The problem is following.
1.13 Espace Etale of a Presheaf.
Given a presheaf $\mathscr F$ on $X$, we define a topological space $Spe(\mathscr F)$, called the espace etale of $\mathscr F$, as follows. As a set, $Spe(\mathscr F) = \bigcup _{P \in X} \mathscr F$. We define a projection map $\pi : Spe(\mathscr F )\to X$ by sending $s\in \mathscr F_P$ to $P$. For each open set $U \subseteq X$ and each section $s \in \mathscr F(U)$, we obtain a map $\bar s : U\to Spe(\mathscr F)$by sending $P \mapsto s_P$, its germ at $P$. This map has the property that $\pi \circ \bar s = id_U$, in other words, it is a "section" of $\pi$ over $U$. We now make $Spe(\mathscr F)$ into a topological space by giving it the strongest topology such that all the maps $\bar s : U\to Spe(\mathscr F)$ for all $U$, and all $s \in \mathscr F(U)$, are continuous. Now show that the sheaf $\mathscr F^+$ associated to $\mathscr F$ can be described as follows: for any open set $U \subseteq X, \mathscr F^+ (U)$ is the set of continuous sections of $Spe(\mathscr F)$ over $U$. In particular, the original presheaf $\mathscr F$ was a sheaf if and only if for each $U$, $\mathscr F (U)$ is equal to the set of all continuous sections of $Spe(\mathscr F)$ over $U$.

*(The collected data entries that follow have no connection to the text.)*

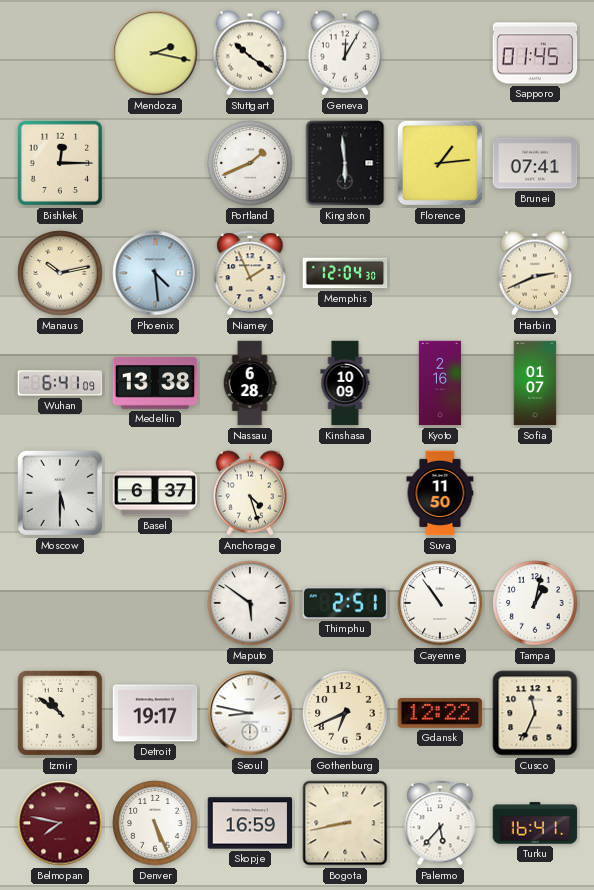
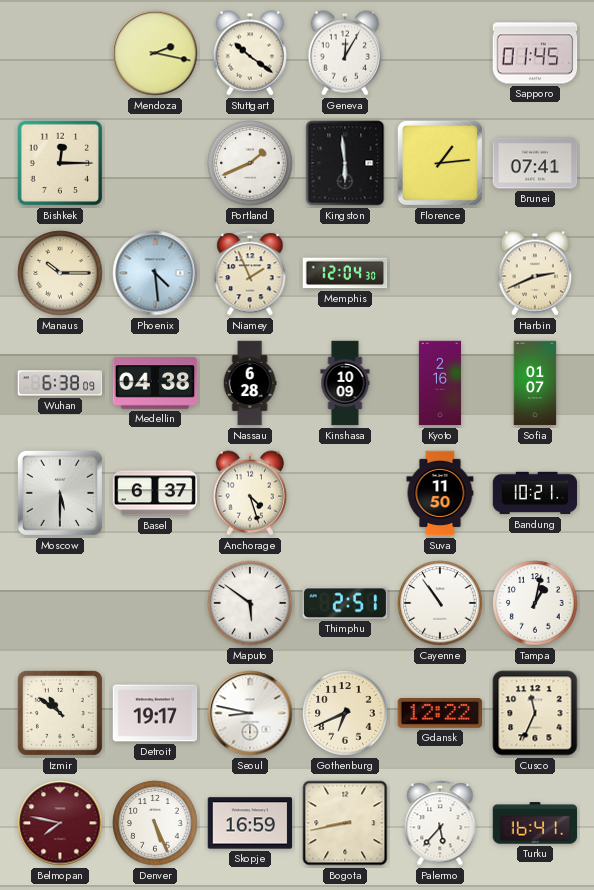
Manaus: 10:13 -> 10:15
Wuhan: 6:41 -> 6:38
Medellin: 13:38 -> 04:38
Bandung: none -> 10:21
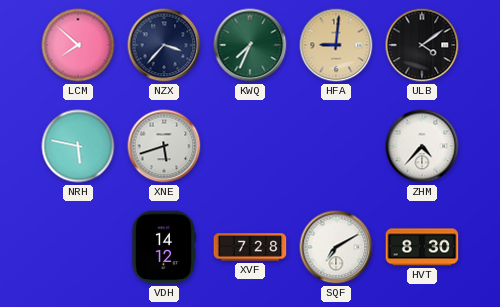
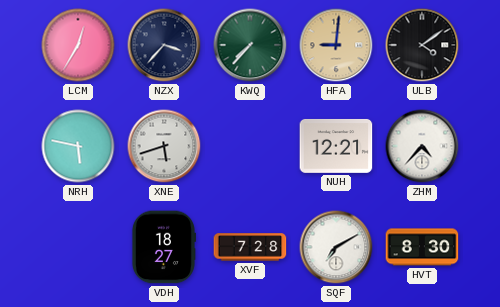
LCM: 7:52 -> 12:35
KWQ: 7:34 -> 7:37
NUH: none -> 12:21
VDH: 14:12 -> 18:27
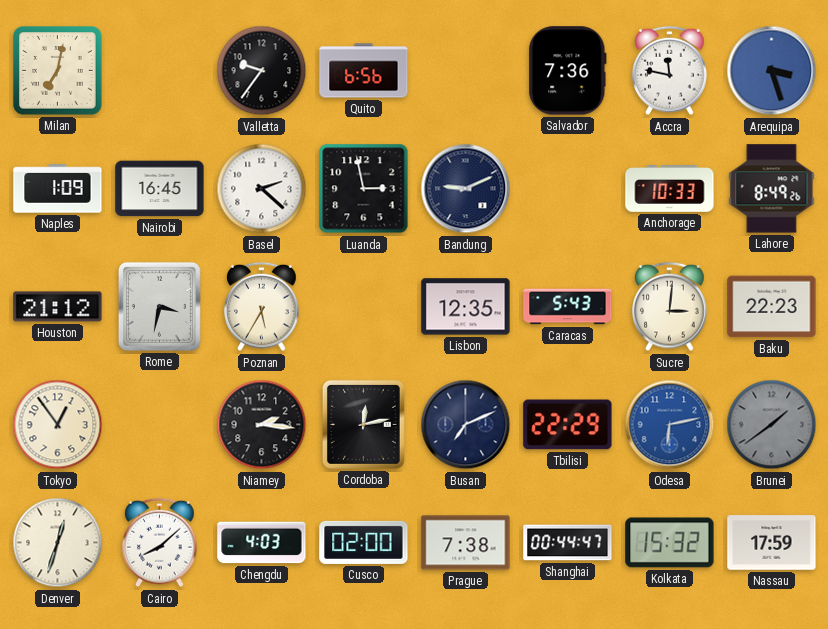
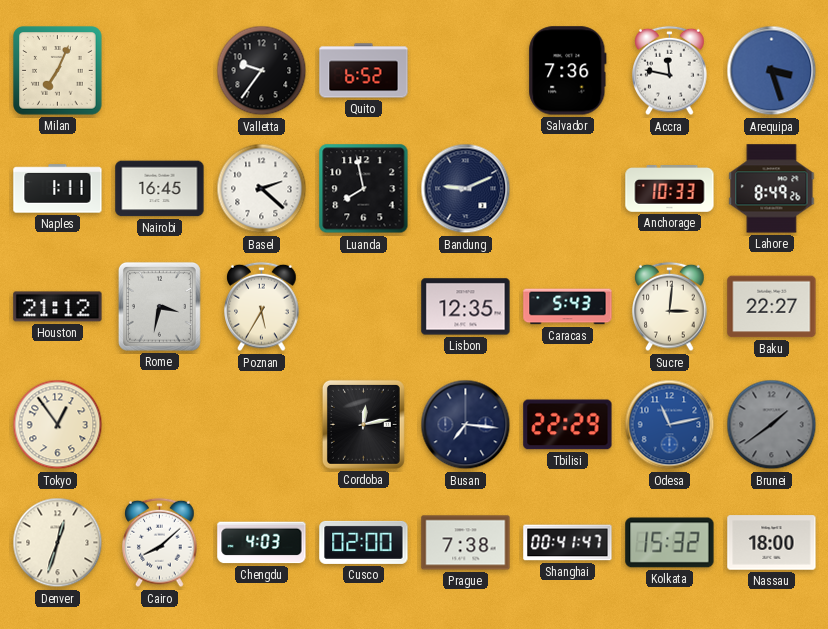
Milan: 7:02 -> 7:04
Quito: 6:56 -> 6:52
Naples: 1:09 -> 1:11
Luanda: 2:58 -> 7:58
Baku: 22:23 -> 22:27
Niamey: 2:16 -> none
Busan: 7:11 -> 7:16
Odesa: 6:13 -> 11:13
Shanghai: 00:44 -> 00:41
Nassau: 17:59 -> 18:00
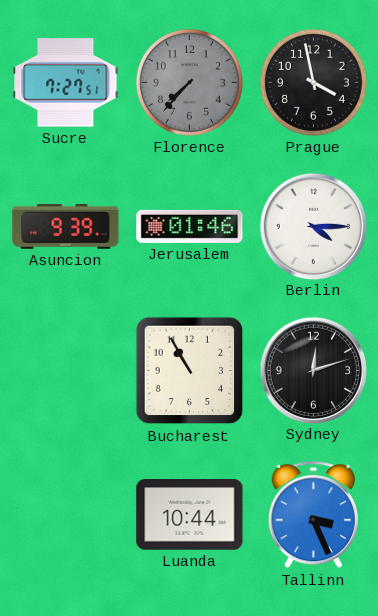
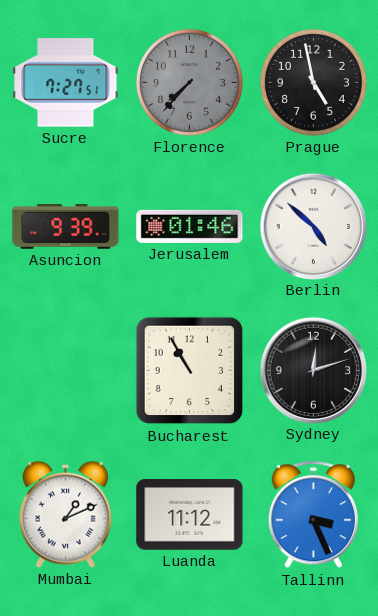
Prague: 3:58 -> 4:58
Berlin: 4:15 -> 4:52
Mumbai: none -> 1:11
Luanda: 10:44 -> 11:12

I understood all but the last line. If $\mathscr F$ was a sheaf, $\mathscr F$ is isomorphic to $\mathscr F^+$ and so for each $U$, $\mathscr F (U)$ is equal to the set of all continuous sections of $Spe(\mathscr F)$ over $U$. But the converse is unclear to me. In general the map $\theta : \mathscr F \to \mathscr F^+$ is not injective since the injectivity requires sheaf conditions. In this situation how can we regard the elements of $\mathscr F(U)$ as sections of $Spe(\mathscr F)$ over $U$? Is injective the map $\theta : \mathscr F \to \mathscr F^+$ even in the case of presheaf $\mathscr F$? $\theta$ is defined by $ s \mapsto (\bar s : P \mapsto s_P )$.